Louise Michel, Sarah Bernardt et Marie Curie

Dilili est une petite Kanak d’une dizaine d’années, qui a été amenée à Paris, (on le devine plus que cela nous est expliqué lors de la scène d’introduction), afin d’animer le jardin d’acclimatation, avec d’autres membres de sa « tribu ». Cette première scène surprend déjà d’entrée, et fait écho au superbe documentaire  « Sauvages au coeur des zoos humains », diffusé par Arte le 28 septembre. https://www.arte.tv/fr/videos/067797-000-A/sauvages-au-coeur-des-zoos-humains/

Une manière pour Michel ocelot de donner le ton de son film, avec un message que l’on devine en filigrane, comme si le réalisateur lui-même nous avait avoué : « si nous allons passer un bon moment ensemble dans un film que j’ai voulu pour adultes et enfants, sachez que je ne laisserai pas de côté la triste réalité qui existait alors en France et en Europe ».


Cette scène est cependant vite évacuée (trop vite?), et le jeune Orel, livreur en triporteur, qui a repéré la jolie demoiselle, lui donne rendez-vous le soir à l'extérieur du jardin.
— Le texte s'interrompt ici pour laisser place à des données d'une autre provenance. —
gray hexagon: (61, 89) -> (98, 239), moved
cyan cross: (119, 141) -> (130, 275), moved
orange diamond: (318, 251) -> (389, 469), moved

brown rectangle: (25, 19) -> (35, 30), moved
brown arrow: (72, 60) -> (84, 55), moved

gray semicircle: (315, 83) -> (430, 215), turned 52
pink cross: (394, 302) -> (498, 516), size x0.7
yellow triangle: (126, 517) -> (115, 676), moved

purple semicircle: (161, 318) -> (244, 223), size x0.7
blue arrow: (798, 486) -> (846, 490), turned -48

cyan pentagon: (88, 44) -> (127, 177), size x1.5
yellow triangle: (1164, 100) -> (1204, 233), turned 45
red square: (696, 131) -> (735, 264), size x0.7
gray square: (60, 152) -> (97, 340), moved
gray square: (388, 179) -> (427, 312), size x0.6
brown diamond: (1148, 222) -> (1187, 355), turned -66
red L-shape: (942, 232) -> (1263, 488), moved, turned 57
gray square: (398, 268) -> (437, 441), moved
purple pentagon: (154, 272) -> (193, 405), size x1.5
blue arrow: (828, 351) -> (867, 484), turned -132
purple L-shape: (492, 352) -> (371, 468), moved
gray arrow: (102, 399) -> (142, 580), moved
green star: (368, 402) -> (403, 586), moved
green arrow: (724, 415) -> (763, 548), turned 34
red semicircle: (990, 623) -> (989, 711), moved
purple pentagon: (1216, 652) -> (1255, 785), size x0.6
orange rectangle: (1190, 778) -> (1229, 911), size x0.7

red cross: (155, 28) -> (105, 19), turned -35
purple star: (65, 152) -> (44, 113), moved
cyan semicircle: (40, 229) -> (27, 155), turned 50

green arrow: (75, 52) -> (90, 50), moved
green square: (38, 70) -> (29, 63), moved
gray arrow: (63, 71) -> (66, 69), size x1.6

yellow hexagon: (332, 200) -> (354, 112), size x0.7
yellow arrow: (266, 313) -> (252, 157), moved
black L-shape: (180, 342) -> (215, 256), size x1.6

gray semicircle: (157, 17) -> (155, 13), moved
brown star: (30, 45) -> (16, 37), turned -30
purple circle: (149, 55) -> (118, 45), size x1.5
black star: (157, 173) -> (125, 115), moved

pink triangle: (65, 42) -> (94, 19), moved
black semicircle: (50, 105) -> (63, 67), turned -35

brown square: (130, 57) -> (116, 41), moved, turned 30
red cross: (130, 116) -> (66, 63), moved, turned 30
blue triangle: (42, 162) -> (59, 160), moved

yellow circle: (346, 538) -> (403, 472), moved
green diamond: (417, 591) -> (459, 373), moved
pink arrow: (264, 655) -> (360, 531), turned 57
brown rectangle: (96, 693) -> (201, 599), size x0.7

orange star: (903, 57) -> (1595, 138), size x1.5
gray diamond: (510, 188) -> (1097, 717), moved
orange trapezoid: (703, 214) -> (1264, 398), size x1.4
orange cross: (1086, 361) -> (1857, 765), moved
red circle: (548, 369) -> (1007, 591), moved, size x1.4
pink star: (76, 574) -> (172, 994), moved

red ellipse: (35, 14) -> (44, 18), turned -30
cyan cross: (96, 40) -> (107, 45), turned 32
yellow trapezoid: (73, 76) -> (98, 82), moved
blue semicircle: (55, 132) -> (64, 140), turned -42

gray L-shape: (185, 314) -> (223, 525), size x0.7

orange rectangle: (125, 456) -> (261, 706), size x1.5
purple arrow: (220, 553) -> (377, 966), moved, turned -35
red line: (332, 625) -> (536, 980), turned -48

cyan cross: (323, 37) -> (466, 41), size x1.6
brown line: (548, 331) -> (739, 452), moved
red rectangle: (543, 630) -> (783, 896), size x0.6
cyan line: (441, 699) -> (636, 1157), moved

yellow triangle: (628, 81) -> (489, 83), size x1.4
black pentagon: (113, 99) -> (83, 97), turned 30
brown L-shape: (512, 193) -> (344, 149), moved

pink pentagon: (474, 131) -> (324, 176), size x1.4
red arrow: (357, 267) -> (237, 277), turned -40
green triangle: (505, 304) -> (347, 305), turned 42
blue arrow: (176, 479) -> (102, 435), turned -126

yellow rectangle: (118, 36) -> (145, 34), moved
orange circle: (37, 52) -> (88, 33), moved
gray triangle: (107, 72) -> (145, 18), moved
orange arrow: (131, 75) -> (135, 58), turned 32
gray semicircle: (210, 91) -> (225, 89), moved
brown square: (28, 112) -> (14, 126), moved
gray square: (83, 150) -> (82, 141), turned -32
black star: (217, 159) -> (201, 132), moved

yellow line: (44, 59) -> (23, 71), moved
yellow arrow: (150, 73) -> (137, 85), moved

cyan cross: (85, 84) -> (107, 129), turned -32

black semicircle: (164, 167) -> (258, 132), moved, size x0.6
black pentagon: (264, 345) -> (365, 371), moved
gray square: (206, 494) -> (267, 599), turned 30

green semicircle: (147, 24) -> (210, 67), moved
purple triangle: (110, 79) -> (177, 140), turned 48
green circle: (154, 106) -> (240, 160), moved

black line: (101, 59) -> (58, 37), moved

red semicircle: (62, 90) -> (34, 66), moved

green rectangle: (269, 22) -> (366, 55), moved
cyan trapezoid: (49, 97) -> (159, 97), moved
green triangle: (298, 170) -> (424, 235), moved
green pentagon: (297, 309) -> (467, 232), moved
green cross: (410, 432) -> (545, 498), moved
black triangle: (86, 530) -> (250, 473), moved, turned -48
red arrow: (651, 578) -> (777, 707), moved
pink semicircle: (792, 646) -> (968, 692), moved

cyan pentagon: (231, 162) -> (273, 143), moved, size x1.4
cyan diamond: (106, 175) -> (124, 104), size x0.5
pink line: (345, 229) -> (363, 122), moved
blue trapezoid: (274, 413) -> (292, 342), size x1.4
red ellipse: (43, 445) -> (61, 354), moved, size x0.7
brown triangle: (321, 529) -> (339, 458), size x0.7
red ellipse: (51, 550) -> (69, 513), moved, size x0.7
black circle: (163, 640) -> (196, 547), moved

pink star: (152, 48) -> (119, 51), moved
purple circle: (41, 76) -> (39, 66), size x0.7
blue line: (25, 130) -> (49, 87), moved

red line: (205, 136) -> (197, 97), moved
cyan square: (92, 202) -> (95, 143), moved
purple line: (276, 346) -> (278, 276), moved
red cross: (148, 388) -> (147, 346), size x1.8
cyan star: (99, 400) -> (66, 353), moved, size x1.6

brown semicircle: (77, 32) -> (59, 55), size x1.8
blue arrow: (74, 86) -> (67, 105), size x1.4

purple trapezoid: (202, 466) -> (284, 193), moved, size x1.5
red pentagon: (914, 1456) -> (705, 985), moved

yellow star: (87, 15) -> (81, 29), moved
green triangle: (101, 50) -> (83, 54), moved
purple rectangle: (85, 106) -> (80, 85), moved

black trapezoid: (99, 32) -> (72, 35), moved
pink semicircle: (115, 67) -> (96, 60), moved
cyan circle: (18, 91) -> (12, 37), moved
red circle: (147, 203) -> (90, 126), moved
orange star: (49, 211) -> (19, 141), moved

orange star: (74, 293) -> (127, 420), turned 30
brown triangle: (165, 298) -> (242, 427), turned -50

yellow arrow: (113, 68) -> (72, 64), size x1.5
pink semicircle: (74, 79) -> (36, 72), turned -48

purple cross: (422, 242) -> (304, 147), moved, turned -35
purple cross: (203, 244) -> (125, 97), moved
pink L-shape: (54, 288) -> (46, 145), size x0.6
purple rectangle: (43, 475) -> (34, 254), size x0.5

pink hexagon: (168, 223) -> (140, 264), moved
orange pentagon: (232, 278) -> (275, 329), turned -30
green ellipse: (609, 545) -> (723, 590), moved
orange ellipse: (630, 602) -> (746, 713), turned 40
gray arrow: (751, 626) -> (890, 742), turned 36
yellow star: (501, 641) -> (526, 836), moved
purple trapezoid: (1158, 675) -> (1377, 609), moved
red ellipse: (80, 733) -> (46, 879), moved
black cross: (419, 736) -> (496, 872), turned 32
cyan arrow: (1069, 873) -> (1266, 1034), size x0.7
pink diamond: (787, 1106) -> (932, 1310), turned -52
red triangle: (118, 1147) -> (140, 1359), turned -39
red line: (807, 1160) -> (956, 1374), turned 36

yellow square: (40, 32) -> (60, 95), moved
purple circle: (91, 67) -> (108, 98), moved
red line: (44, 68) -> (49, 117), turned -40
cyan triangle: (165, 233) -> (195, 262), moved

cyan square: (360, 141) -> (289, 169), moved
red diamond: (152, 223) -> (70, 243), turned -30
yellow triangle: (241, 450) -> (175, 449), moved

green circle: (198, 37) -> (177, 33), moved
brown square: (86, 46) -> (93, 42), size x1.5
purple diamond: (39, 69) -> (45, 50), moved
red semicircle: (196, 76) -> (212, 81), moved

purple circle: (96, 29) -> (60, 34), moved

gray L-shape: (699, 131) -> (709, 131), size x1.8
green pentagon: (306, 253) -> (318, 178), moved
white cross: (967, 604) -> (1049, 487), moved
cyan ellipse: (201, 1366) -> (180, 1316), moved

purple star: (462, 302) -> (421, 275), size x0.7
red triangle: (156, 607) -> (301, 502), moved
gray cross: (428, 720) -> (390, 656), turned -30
De là va découler une enquête extravagante où il s'agira de démanteler le réseau des Malmaîtres, association de malfaiteurs procédant à l'enlèvement de petites filles.

Le fait que Dilili puisse ainsi devenir une héroïne, en dehors du jardin, apparaît en soit comme une situation assez improbable en réalité, d'autant plus que la demoiselle est habillée en princesse, parle un Français lettré, (elle aurait eu Louise Michel comme professeure), et se déplace en carrosse. Si c'est une manière pour le réalisateur de bien montrer (ou plutôt démonter) la triste réalité d'alors, où l'on fait passer des kanaks (donc des français) pour des sauvages, réduits à jouer des scènes quotidiennes dans un village « traditionnel » reconstitué, cela marque plus sûrement le début du film dans son aspect fictionnel, et onirique. Dés lors, on comprend (à la toute fin), après avoir suivi les aventures merveilleuses, quoi que rocambolesques de Dilii et ses amis, que tout cela n'était pas vraiment réel, et permettait de mieux faire passer la pilule, pour les publics enfants que nous sommes tous…


Mais, au delà de ce « détail » qui a son importance, Michel ocelot, s'il réussi à nous entrainer dans un récit d'aventure exaltant au coeur des quartiers les plus symboliques de Paris (la butte Montmartre, la place des Vosges, l'opéra, les égouts…) ne manque pas de truffer son film de points où son engagement humaniste ressort avec force. On note en particulier la dénonciation de l'esclavagisme et la place des femmes dans la société (terribles scènes dans les égouts avec les « quatre pattes », faisant immanquablement penser au sort réservé aujourd'hui aux  femmes dans l'état islamique, ou la corruption des élites et de la police.

Des scènes de toute beauté, aux symboles marquants...


Il est aussi particulièrement réjouissant de se délecter de la présence de toutes ces figures constituant l'élite culturelle et scientifique d'alors, (un patchwork saisissant permettant de se faire une culture rapide pour pas cher, et d'aller se renseigner ensuite), et de les voir s'entre aider et aider les plus démunis, dans une cause dépassant leurs propres intérêts. La morale du film est donc encore une fois admirable, même si la fin, en apothéose, comme souvent chez Michel Ocelot, détourne un peu l'attention. On peut en effet, dans ce que cette scène a d'exceptionnel et d'artificiel (1) imaginer qu'elle témoigne cependant de la différence entre le côté fictionnel du film et la triste réalité quotidienne que nous ne devons pas oublier de regarder.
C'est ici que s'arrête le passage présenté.